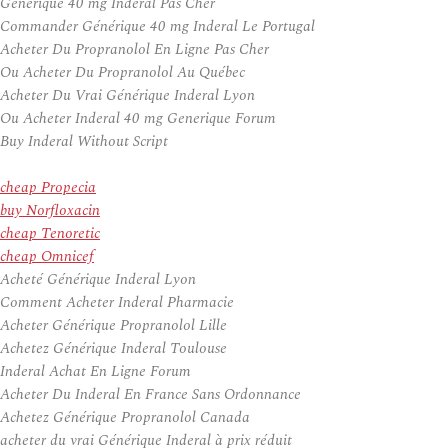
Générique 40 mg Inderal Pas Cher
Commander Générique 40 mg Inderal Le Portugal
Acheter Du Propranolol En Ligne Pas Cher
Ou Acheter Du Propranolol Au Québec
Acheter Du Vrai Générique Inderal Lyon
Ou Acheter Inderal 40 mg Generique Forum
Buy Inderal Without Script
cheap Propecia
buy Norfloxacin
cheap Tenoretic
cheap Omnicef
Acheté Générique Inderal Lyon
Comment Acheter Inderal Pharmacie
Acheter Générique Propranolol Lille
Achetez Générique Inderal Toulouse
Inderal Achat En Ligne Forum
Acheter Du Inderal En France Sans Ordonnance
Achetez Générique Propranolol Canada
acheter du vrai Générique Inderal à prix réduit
+ + + + + + +
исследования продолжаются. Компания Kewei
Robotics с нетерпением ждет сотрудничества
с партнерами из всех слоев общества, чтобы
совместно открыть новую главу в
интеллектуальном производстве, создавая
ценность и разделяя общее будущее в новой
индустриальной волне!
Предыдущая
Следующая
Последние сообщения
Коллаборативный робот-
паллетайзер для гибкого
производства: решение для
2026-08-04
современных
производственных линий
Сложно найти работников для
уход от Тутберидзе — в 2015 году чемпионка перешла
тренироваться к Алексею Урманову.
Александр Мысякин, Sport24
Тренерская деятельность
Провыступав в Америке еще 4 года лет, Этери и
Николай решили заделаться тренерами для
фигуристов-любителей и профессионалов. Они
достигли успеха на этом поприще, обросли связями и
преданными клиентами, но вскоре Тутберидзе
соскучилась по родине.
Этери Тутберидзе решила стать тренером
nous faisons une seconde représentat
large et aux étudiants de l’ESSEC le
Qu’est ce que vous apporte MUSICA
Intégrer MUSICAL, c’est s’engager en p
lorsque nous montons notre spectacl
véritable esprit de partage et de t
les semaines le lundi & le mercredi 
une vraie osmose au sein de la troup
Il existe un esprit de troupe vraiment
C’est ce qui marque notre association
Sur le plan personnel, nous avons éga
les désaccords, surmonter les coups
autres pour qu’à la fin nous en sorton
+ + + + + + +
_Exercise description_: From the material above, retype precisely the lines between the line holding "индустриальной волне!" and the line holding "достигли успеха на", inclusive, and nothing beyond them.

_Response to this exercise_:
индустриальной волне!
Предыдущая
Следующая
Последние сообщения
Коллаборативный робот-
паллетайзер для гибкого
производства: решение для
2026-08-04
современных
производственных линий
Сложно найти работников для
уход от Тутберидзе — в 2015 году чемпионка перешла
тренироваться к Алексею Урманову.
Александр Мысякин, Sport24
Тренерская деятельность
Провыступав в Америке еще 4 года лет, Этери и
Николай решили заделаться тренерами для
фигуристов-любителей и профессионалов. Они
достигли успеха на этом поприще, обросли связями и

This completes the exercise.